CANDIDATE: Percutaneous fixation techniques are suitable for minimally displaced or undisplaced scaphoid fractures that allow earlier mobilization without adverse effects on healing. Haddad reported the results of 15 patients with minimally displaced or non-displaced scaphoid fractures treated percutaneously using a volar approach, traction and a cannulated screw [7]. The early rigid fixation of scaphoid fractures allows early mobilization, patients were allowed movement soon after operation. Union was achieved in all at a mean of 57 days. The range of movement after union was equal to that of the contralateral limb and grip strength was 98% of the contralateral side at 3 months. Patients were able to return to sedentary work within 4 days and manual work within 5 weeks. Results of the study showed percutaneous scaphoid fixation permitted a rapid functional recovery.

EXAMINER: What are the complications of percutaneous fixation techniques?

CANDIDATE: The complications of percutaneous fixation techniques can be divided according to the approach being used, either the volar or dorsal approach. The complications through the volar approach include damage to the FCR, radial artery and suboptimal position of screw placement (the trapezium tends to block the path of the guide wire). The complications of the dorsal approach include damage to the PIN, EPL and EDC. Possible complications for both approaches include guide wire breakage, prominence of the screw (through the subchondral bone), bleeding, infection and chronic regional pain syndrome.

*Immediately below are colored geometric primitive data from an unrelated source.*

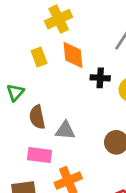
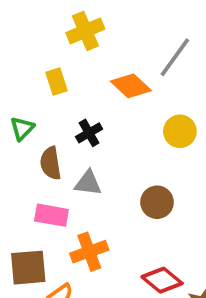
orange diamond: (73, 55) -> (131, 86), moved, turned -44
black cross: (100, 78) -> (89, 133), moved, turned -36

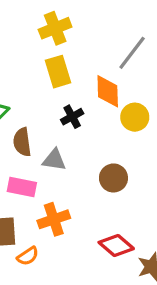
yellow rectangle: (57, 82) -> (58, 72), moved, size x1.4
orange diamond: (131, 86) -> (108, 91), moved, turned 44
black cross: (89, 133) -> (72, 117), moved

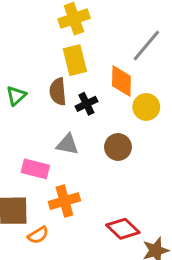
brown semicircle: (22, 142) -> (58, 92), moved
brown circle: (113, 178) -> (118, 147), moved

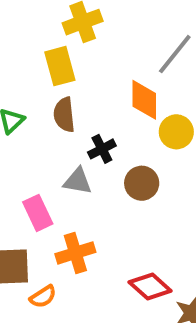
yellow rectangle: (75, 60) -> (60, 66), moved
black cross: (86, 104) -> (102, 149), moved
pink rectangle: (35, 169) -> (38, 213), turned 52

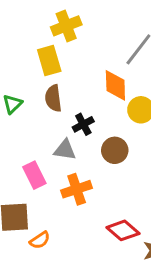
orange cross: (75, 253) -> (77, 189), moved

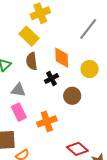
yellow rectangle: (49, 60) -> (29, 36), turned -30
orange diamond: (115, 85) -> (62, 58), moved
gray triangle: (65, 150) -> (18, 90), moved

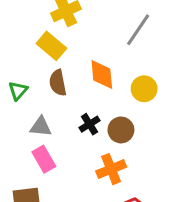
black cross: (51, 78) -> (90, 124), moved
orange cross: (47, 121) -> (111, 169), moved

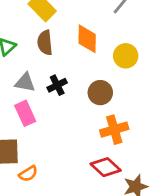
black cross: (90, 124) -> (57, 85), moved
orange cross: (111, 169) -> (114, 130), moved

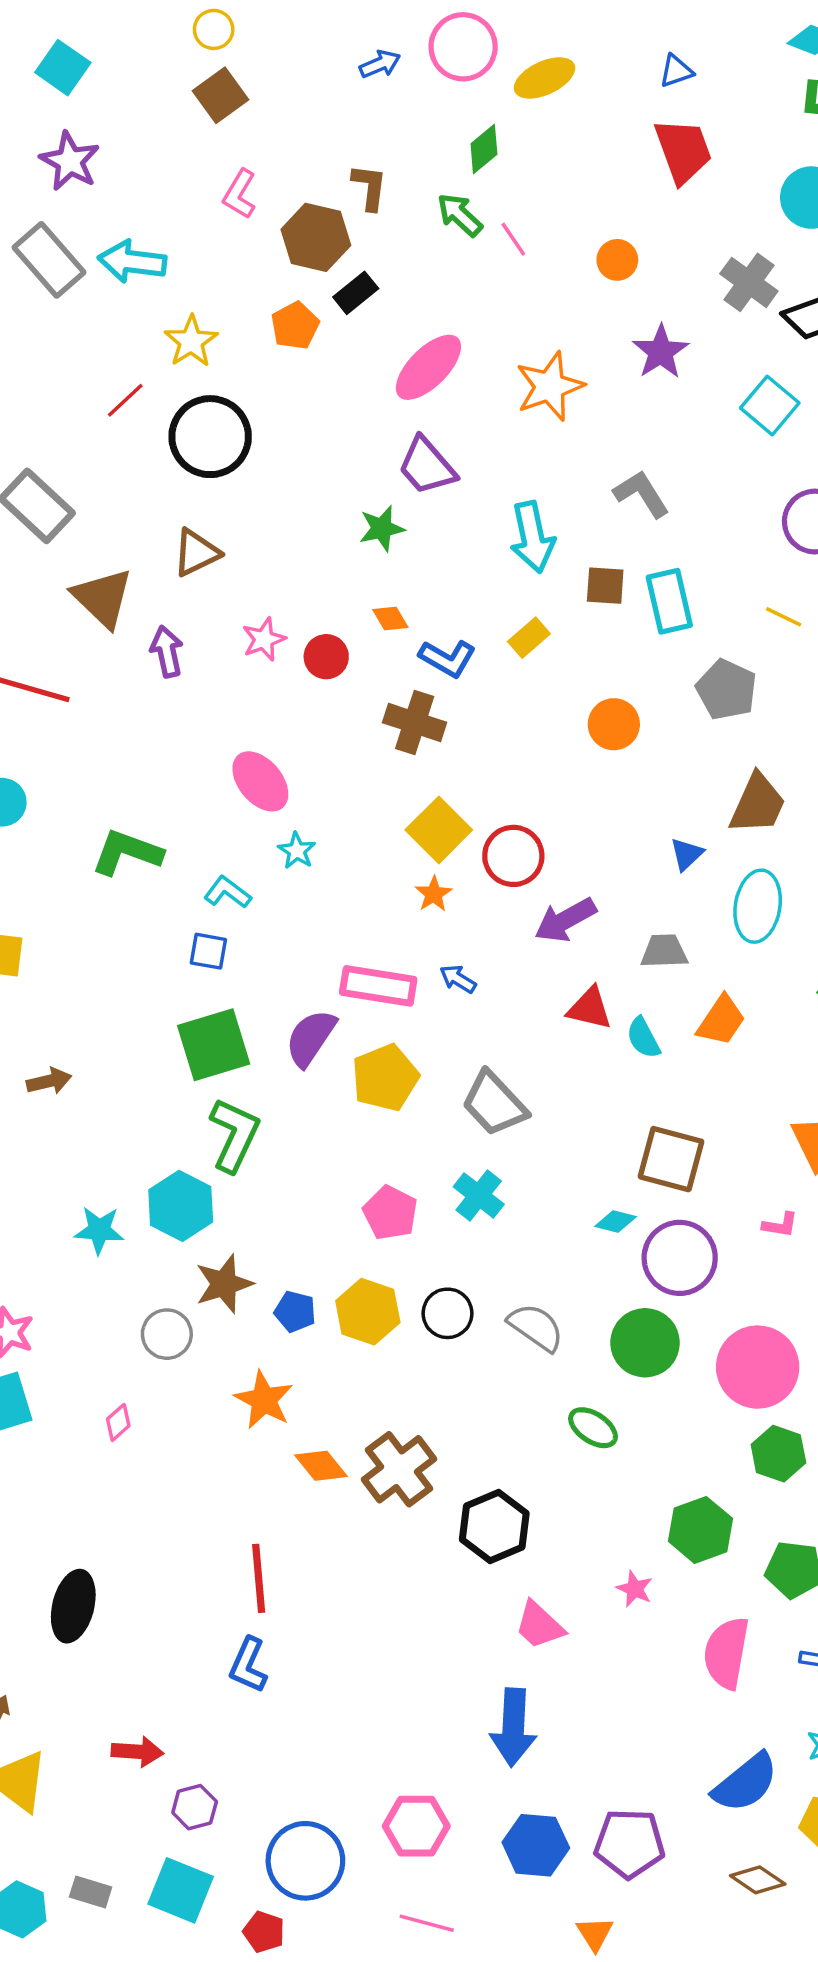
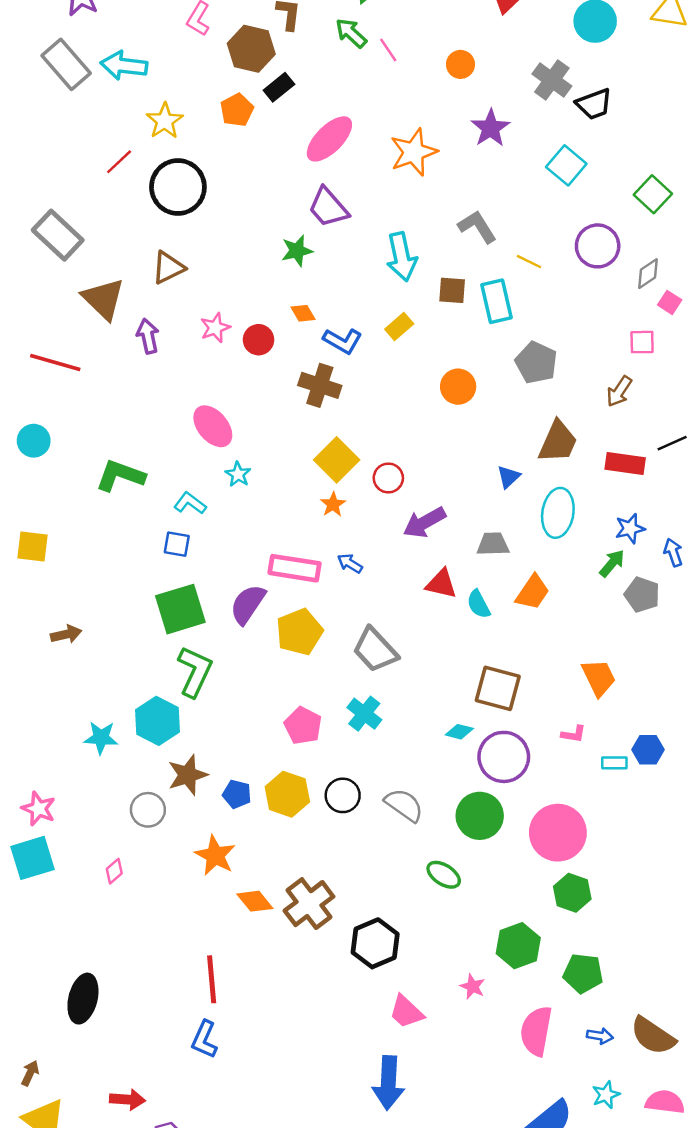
yellow line: (784, 617) -> (529, 262), moved
red circle: (513, 856) -> (388, 478), size x0.7

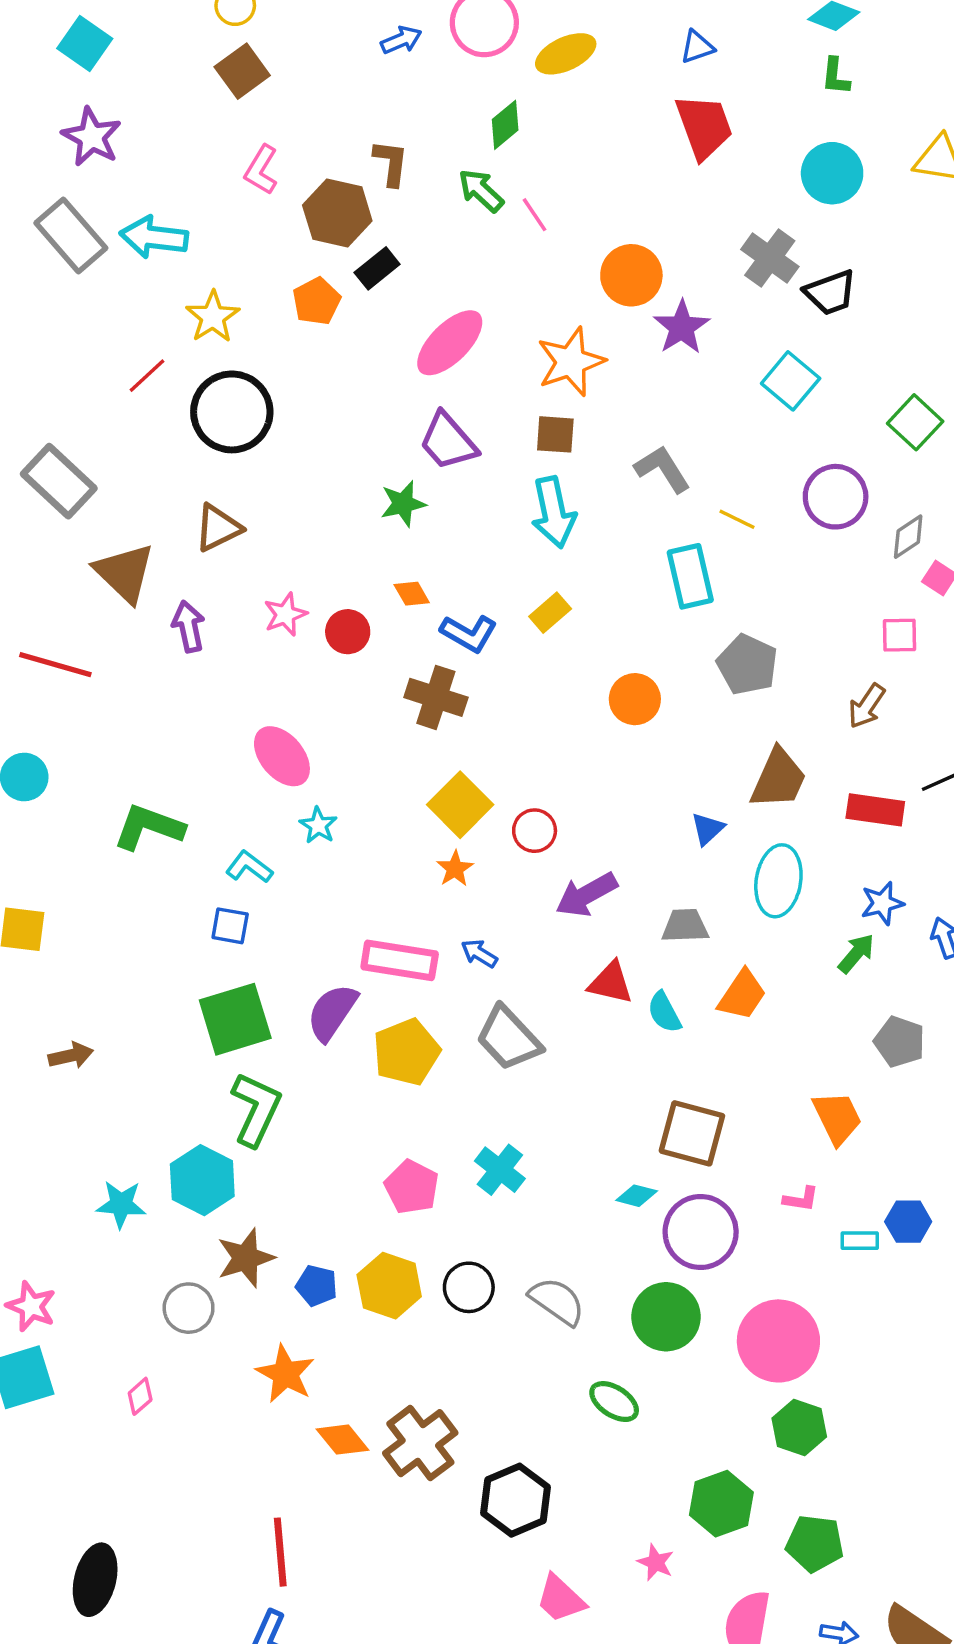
orange circle: (460, 64) -> (631, 275), moved, size x1.5
brown square: (452, 290) -> (555, 434), moved
gray pentagon: (642, 595) -> (900, 1042), moved
gray trapezoid: (375, 650) -> (509, 1038), moved

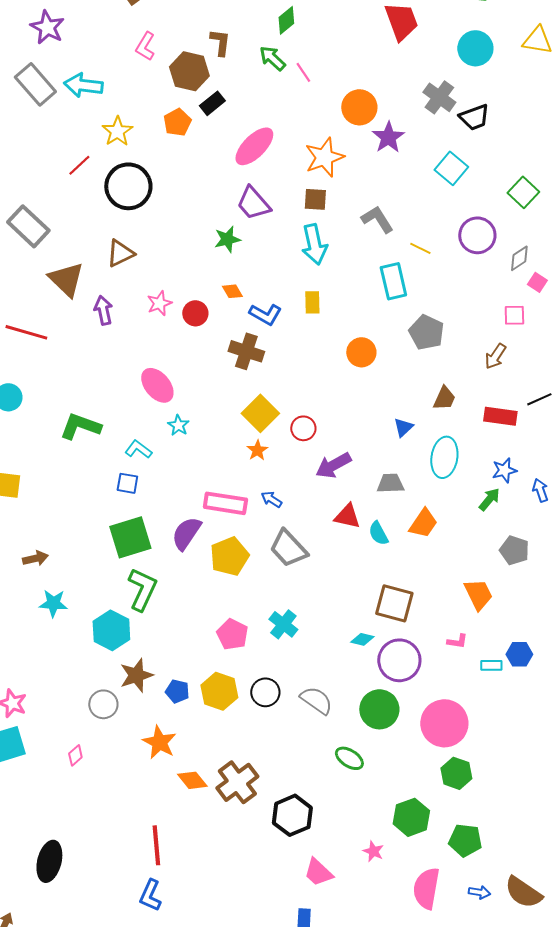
yellow rectangle: (550, 613) -> (312, 302), turned -50
brown trapezoid: (778, 779) -> (444, 398), size x0.7
cyan star: (121, 1204) -> (53, 603), moved

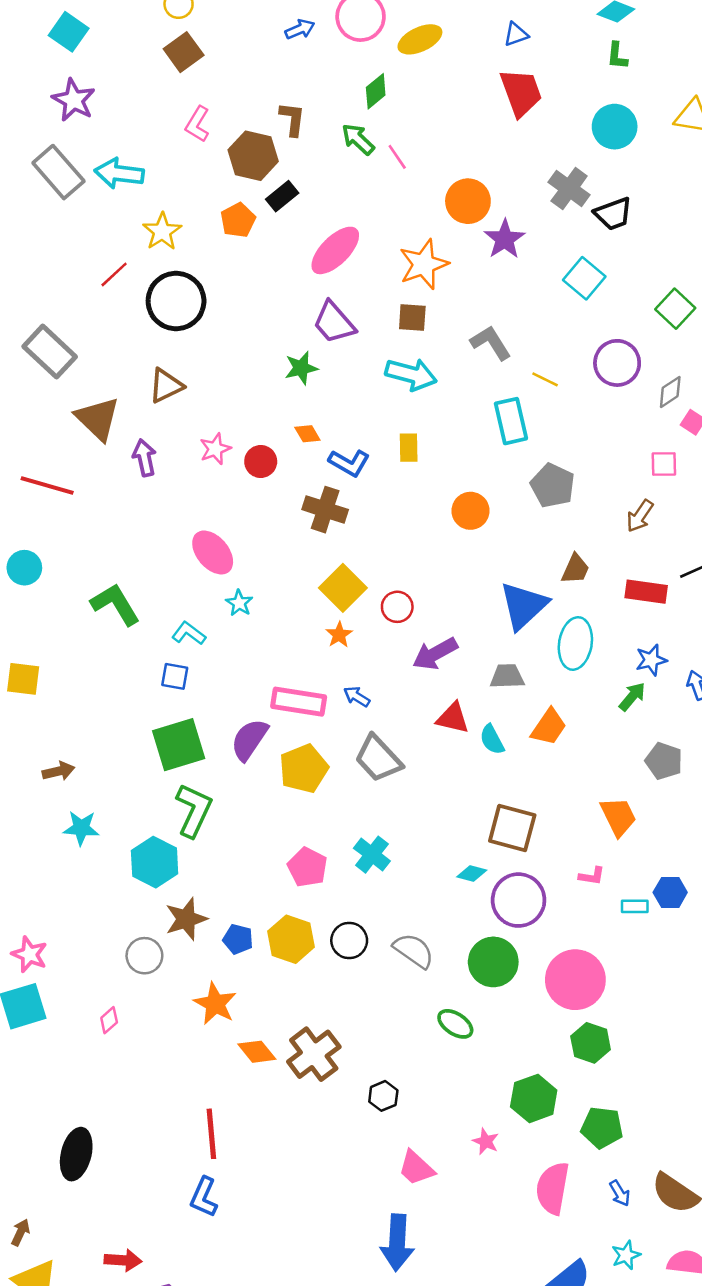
cyan arrow: (314, 244) -> (411, 374), turned -63
green L-shape: (80, 426) -> (115, 604), turned 39
blue triangle: (403, 427) -> (524, 606), size x2.0
black hexagon: (292, 815) -> (383, 1096), size x0.6
blue arrow: (479, 892) -> (620, 1193), turned 50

EXAMINER: If the fracture fails to unite after a period of conservative management and goes into non-union, what are the other surgical options?

CANDIDATE: The surgical options for non-union depend on the blood supply to the proximal pole and the presence or absence of osteoarthritis. Magnetic resonance imaging (MRI) of the scaphoid may help in preoperative planning to determine the vascularity and avascular necrosis (AVN) of the scaphoid. Open reduction internal fixation with a headless compression screw using a corticocancellous bone graft can be used in the absence of AVN and higher success rates are seen in more distal fractures [8]. Where AVN is present, a vascularized bone graft can be considered. There are various options available for re-vascularizing the proximal pole, including a vascularized pedicled bone graft or potentially a vascularized periosteal patch onlay graft, although this technique has demonstrated disappointing union rates [9].